Home » News » Cold case team points out traitor Anne Frank: civil-law notary Arnold van den Bergh (1886-1950) | Amsterdam

Cold case team points out traitor Anne Frank: civil-law notary Arnold van den Bergh (1886-1950) | Amsterdam

NewsWho betrayed Anne Frank? A team of police officers and other experts has once again gone through all the evidence and has identified an Amsterdam notary as the perpetrator.




Anne (center, with white hat) at the side of her father Otto Frank, Amsterdam, July 1941. © The Granger Collection, New York


A six-year investigation of a cold case team, led by a former FBI agent to Anne Frank’s betrayal, sheds new light on the case.

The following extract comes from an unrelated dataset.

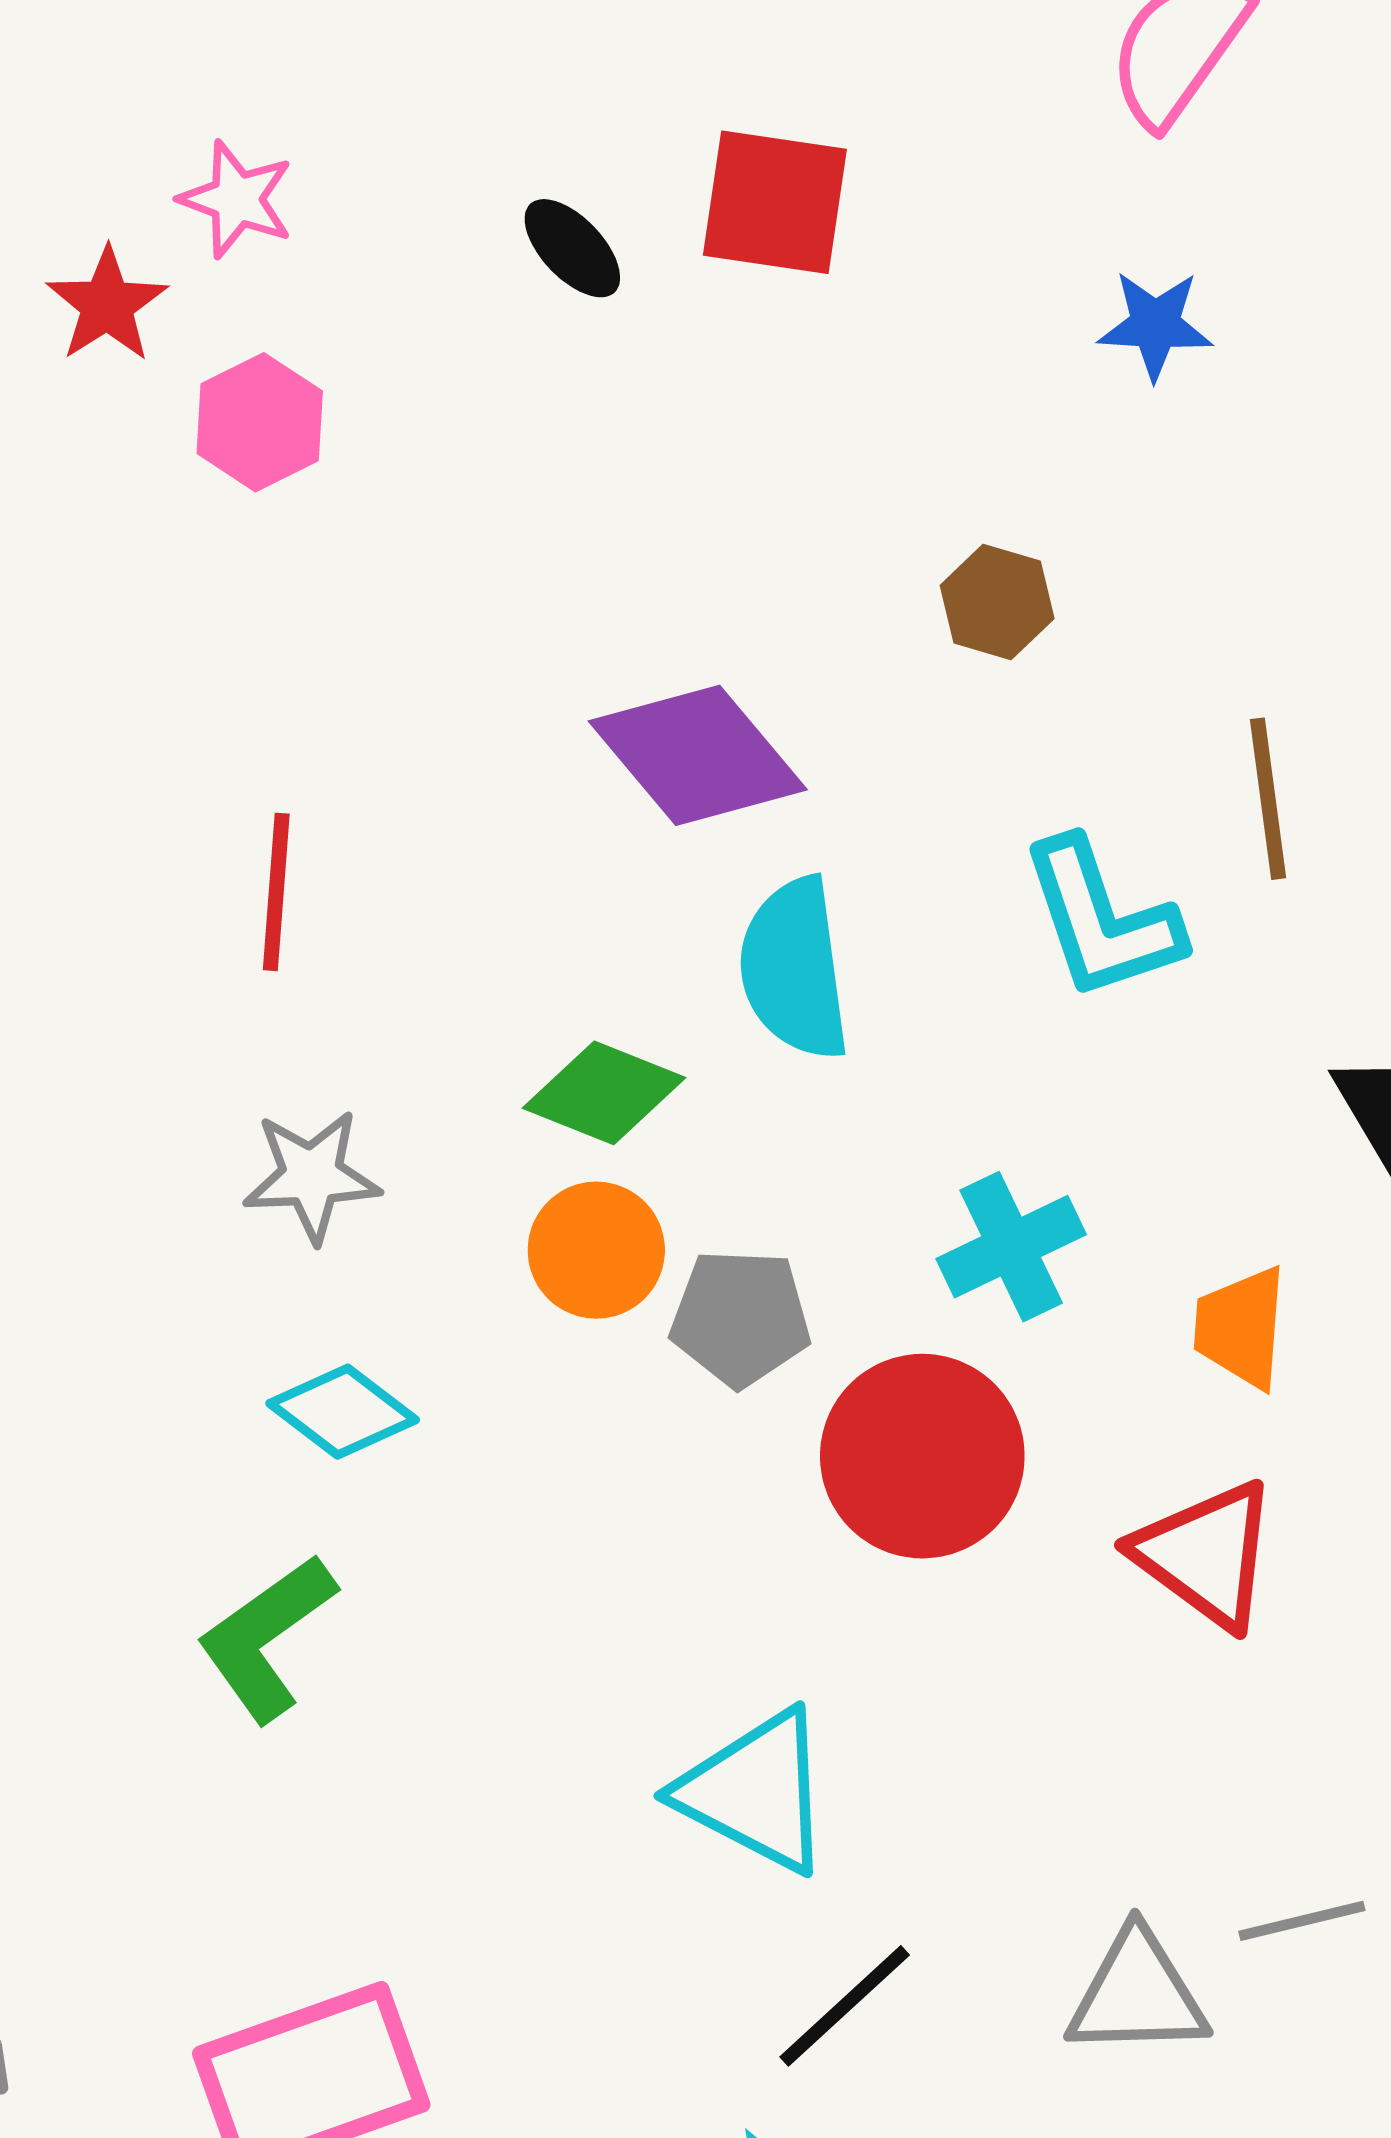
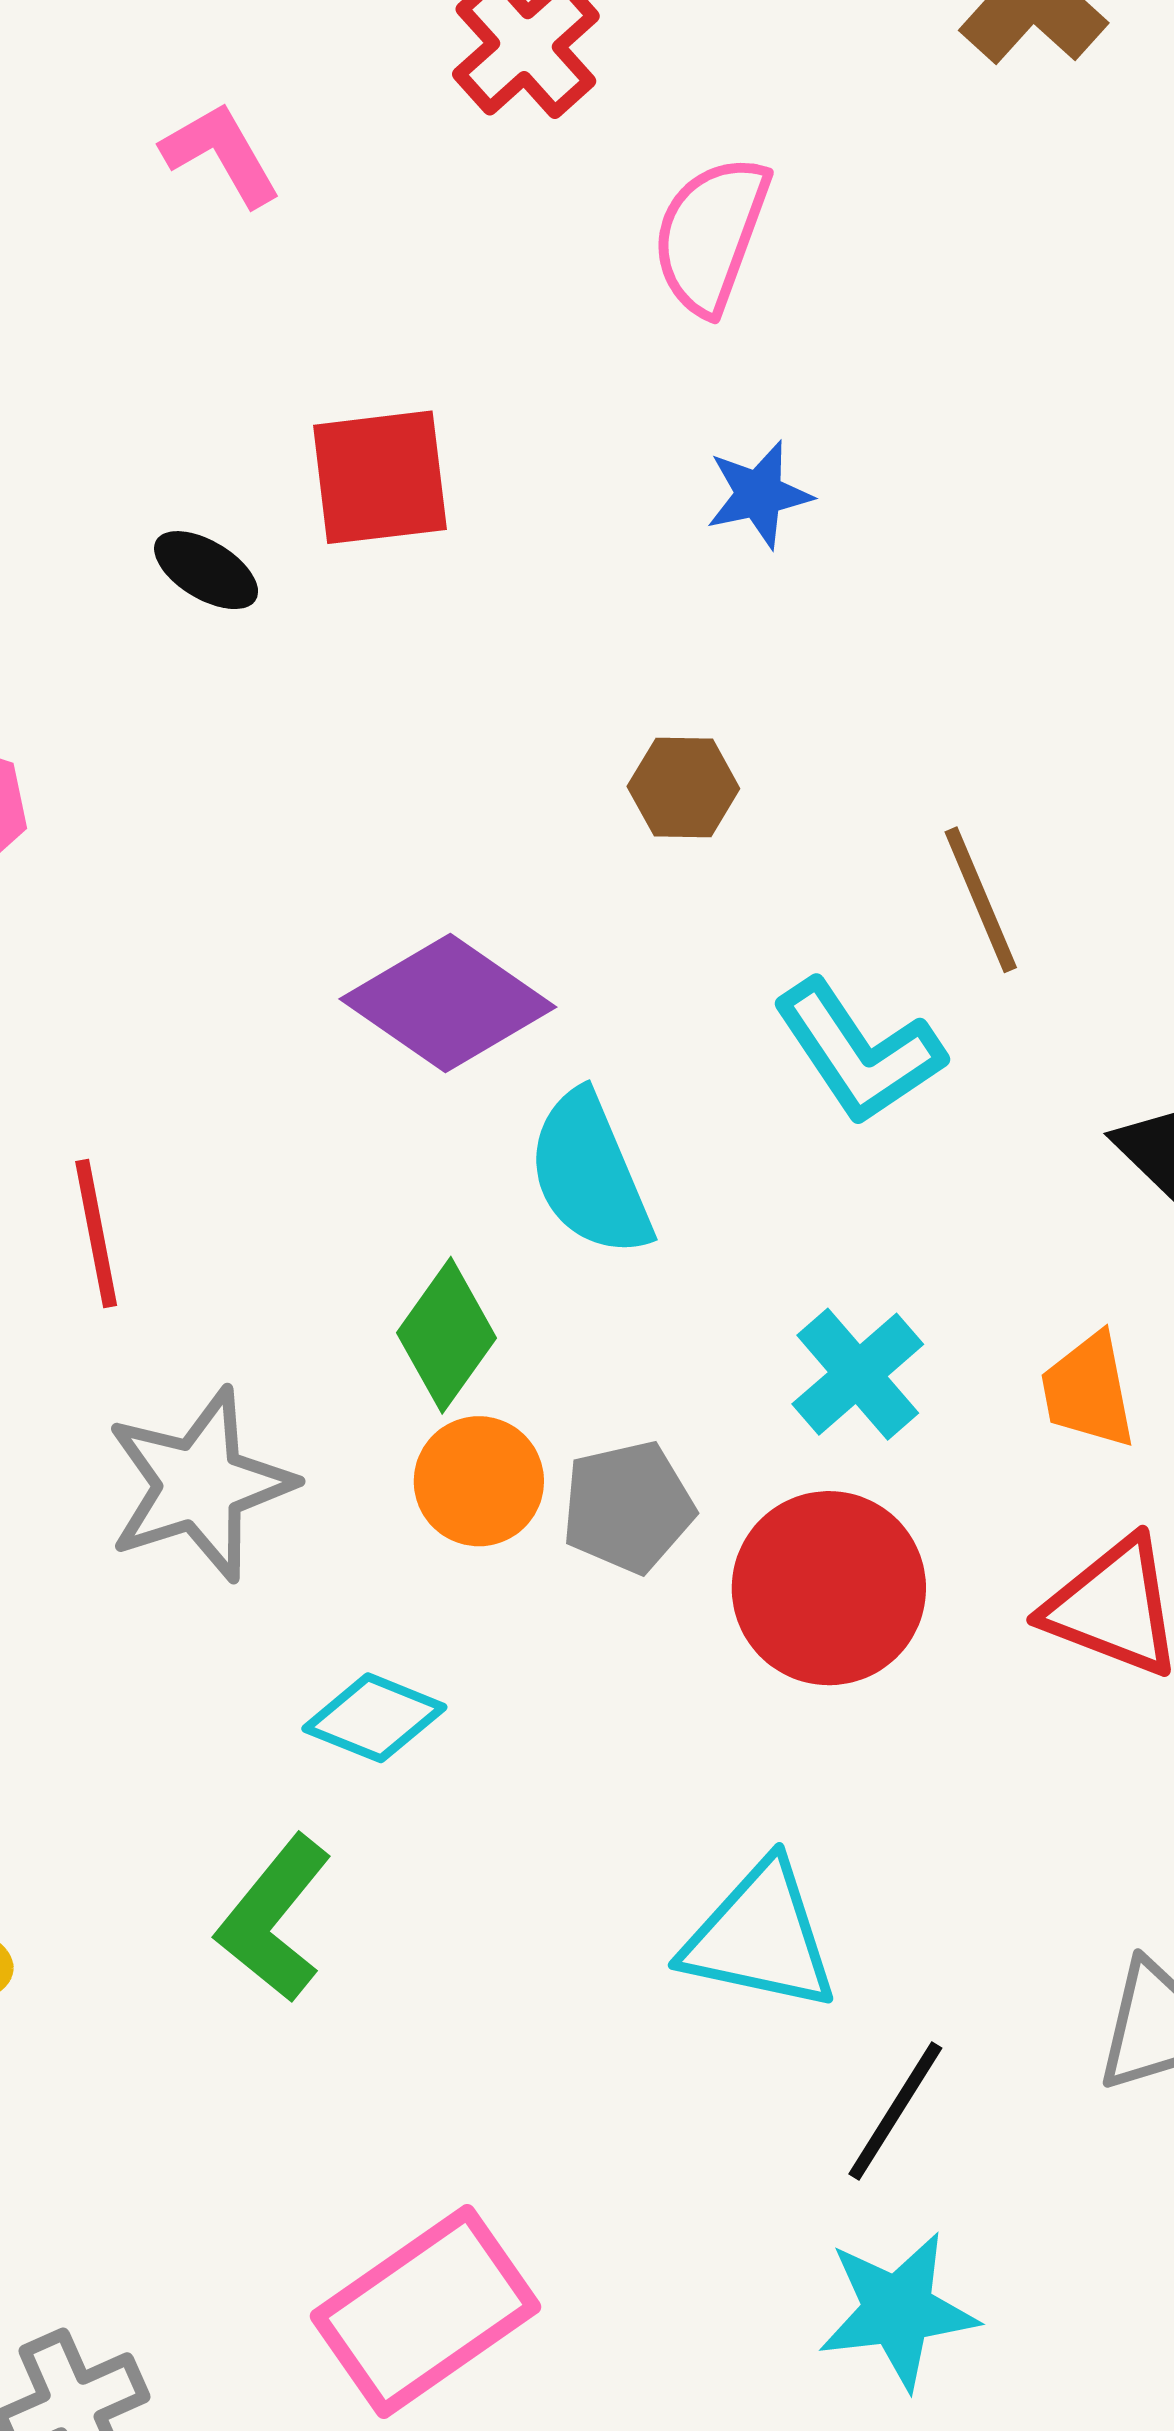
green diamond: (604, 1093) -> (447, 1335), turned -61
gray star: (312, 1176) -> (200, 1485), size x1.5
cyan diamond: (343, 1412) -> (374, 1718), moved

Notary Arnold van den Bergh, a member of the controversial Jewish Council, is the traitor to the eight people in hiding in the Secret Annex, according to the team. An anonymous note with his name on it, found in a police investigation from the 1960s, is proof of this, they say.

This is in the book Anne Frank’s Betrayal by Canadian author Rosemary Sullivan, out this Monday. The name of the notary is not new. The man was already on a list of possible traitors.

Anonymous note

The cold case team, consisting of police officers, historians and other specialists, consulted dozens of archives, read statements about the raid on the Secret Annex on 4 August 1944 and looked at previous investigations by journalists, historians and biographers and by the Dutch police from the 1960s.

In the case of the son of detective Arend van Helden, who investigated the raid by order of the National Criminal Investigation Department in 1963-1964, the team found papers from the file containing a copy of the anonymous note that Otto Frank received in 1945. Frank had provided Van Helden with the typewritten copy in 1963. The existence of an anonymous note was already known.

The detective had written the text of this note in his report: ‘At the time, your hiding place in Amsterdam was communicated to the Jüdische Auswanderung in Amsterdam, Euterpestraat, by A. Van den Bergh, who at the time lived near the Vondelpark, O. Nassaulaan.’

On the copy Van Helden had made notes about Van den Bergh: ‘Has been a member of the Jewish Council and the Lijnbaansgracht Office.’

Herman Goering

Van den Bergh (1886-1950) acted as notary in the forced sale of works of art from the Goudstikker collection to prominent Nazis like Hermann Göring. During the war, the notary received a certificate for himself and his family lock and later he managed to get the so-called Calmeyer status, which eliminated deportation. However, he was later stripped of the special status, which meant that he was no longer considered Jewish.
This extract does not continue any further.